Is the church right that a great many people don’t have a religion?
The Catholic church just defended it’s advertising on billboards for the first time in our county based on two things:
That lot’s of other churches do it. (And if other churches jumped off a bridge…?)
And, that the majority of people in our county say they do not have a church, although many have mixed feelings about various gods (we have a lot of immigrants-some Hindu by culture if not practice), creation theories, literal ghosts and guardian angels, heaven, hell, limbo, etc.
I believe the first reason. Can the second one be true?
I have no statistics to back me up, but I believe it to be true. Of all the people I know, only a handful attend church regularly.
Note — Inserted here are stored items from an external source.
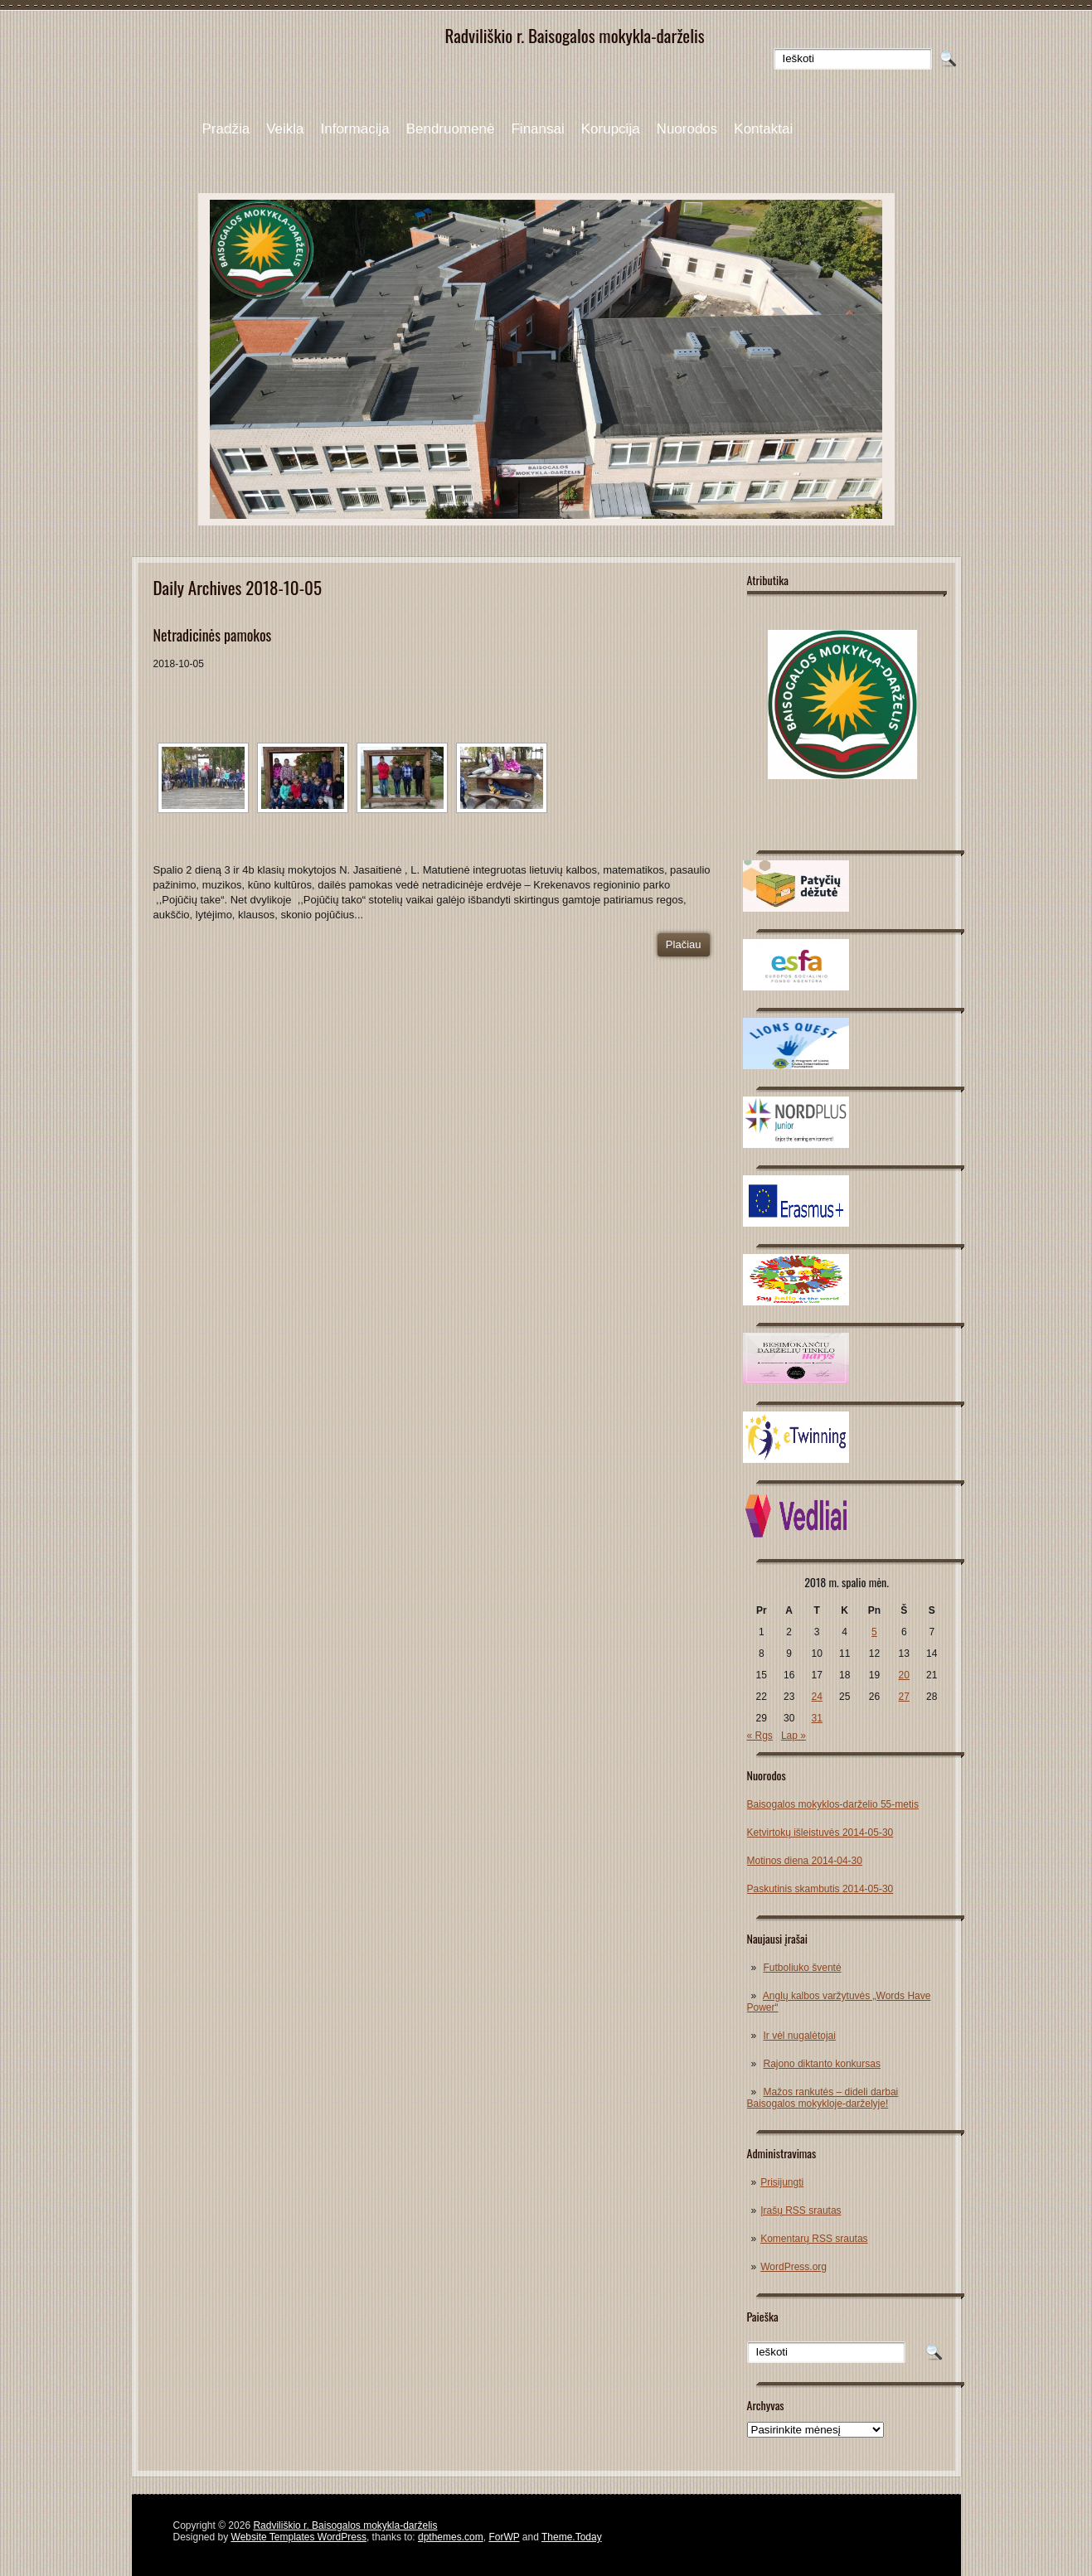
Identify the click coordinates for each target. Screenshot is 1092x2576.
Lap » (793, 1735)
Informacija (355, 129)
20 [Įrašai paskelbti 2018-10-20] (904, 1675)
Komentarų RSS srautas (813, 2238)
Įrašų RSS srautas (800, 2210)
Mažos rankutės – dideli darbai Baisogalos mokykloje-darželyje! (823, 2097)
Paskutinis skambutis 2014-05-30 (820, 1889)
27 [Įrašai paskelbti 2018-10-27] (904, 1696)
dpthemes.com (450, 2537)
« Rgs (760, 1735)
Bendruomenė (450, 129)
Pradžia (226, 129)
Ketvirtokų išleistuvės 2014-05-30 (820, 1832)
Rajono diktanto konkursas (822, 2064)
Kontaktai (763, 129)
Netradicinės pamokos (212, 635)
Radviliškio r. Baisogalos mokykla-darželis (345, 2525)
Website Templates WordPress (298, 2537)
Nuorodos (687, 129)
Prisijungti (781, 2182)
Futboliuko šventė (803, 1967)
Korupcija (610, 129)
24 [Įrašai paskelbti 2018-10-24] (816, 1696)
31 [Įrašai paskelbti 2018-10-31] (816, 1718)
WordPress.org (793, 2267)
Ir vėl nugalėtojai (800, 2035)
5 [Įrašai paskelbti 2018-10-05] (874, 1632)
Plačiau (683, 944)
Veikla (284, 129)
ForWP (503, 2537)
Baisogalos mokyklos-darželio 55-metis (833, 1804)
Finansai (537, 129)
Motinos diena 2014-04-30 (804, 1861)
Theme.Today (571, 2537)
Some others go to church on the odd holiday or two, but not any other time.
Most of the people I know don’t ever bother to attend church, let alone become a member, even those who profess a belief in God.
Personally, I puzzle over the people who say “Mankind needs to understand the unknown. If there were no gods, we would be forced to create some.” They never seem to be of the mind that this is exactly the case.
Last I heard non-belief was the 2nd most popular religious belief, if you can call it that. A more educated and less traditional society will do away with more or less useless institutions like fundamentalist-based belief systems.
Using billboards, youth-centered religious television programming, and commercials is shameless marketing. They figure it works for business. What I do expect to happen, as has happened a million times before, is enough changes to accomedate modern people, or the next big religion will come on the scene.
Eventualy the successful religion will have to take a backseat to science in cosmology and provide a service more akin to a life-affirming and socially responsible philosophy than the typical, outdated, fundamentalist-traditional, religious quackery and all its useless rituals.
I think most people are afraid to say they don’t care for religion, or churches, or gods, or various combinations thereof. It gets you a lot of trouble for nothing.
"Is the church right that a great many people don’t have a religion? " Yes, and more than they will ever know.
I am not sure that the majourity of people in the US have no religious affiliation, but who knows. I have no problem with them Catholics advertising.
As to Langour…you seem awfully sure of that opinion (I find many atheists to be as dogmatic and narrow focused as many religious people). Where did you come upon this epistemological surity that has eluded so many?
I’ve read a statistic somewhere (I can back it up, soon as I find the book. It’s about geography…) that more than 2.5 billion people are either atheist, agnostic, or indifferent to religion.
What I meant by that quote was that there is a urge in the vast majority of people that want to be part of something big, to be part of a organized religion for one. The organized religions need to have followers, otherwise they will disappear. In this case, you might not have a lot of people leaving, but the next generation is turning to other things than the catholic church. They relize this and are trying to make it look “cool”.
This discussion seems to be mainly about US religion, but I thought I’d have my say anyway.
Earlier this year two large surveys were made in Scandinavia, one in Sweden and the other in Denmark, that showed pretty much the same results:
~15% Believe in traditional religion. (mainly christianity)
~15% Atheists.
The remaining 70% were mostly in the agnostic/science-can’t-explain-everything category.
This is something that usually doesn’t show up in statistics because of the christian tradition here. In Sweden the church was separated from the state only recently (1990’s), and in Denmark they’re still joined. This means that most people are members of the church by default, and official statistics list over 90% as lutheran.
To how may different groups could we attribute the designation “organized religion”? I think to describe one and all as being hypocritical and principally composed of useless ritual is a bit presumptuous. And for some to have flatly categorized each and every religion as being narrow-minded seems on the surface to be ironic, and an irony that I’m sort of enjoying at the moment. Feel free to categorize this reaction as sanctimonious if it helps to keep your world-view intact.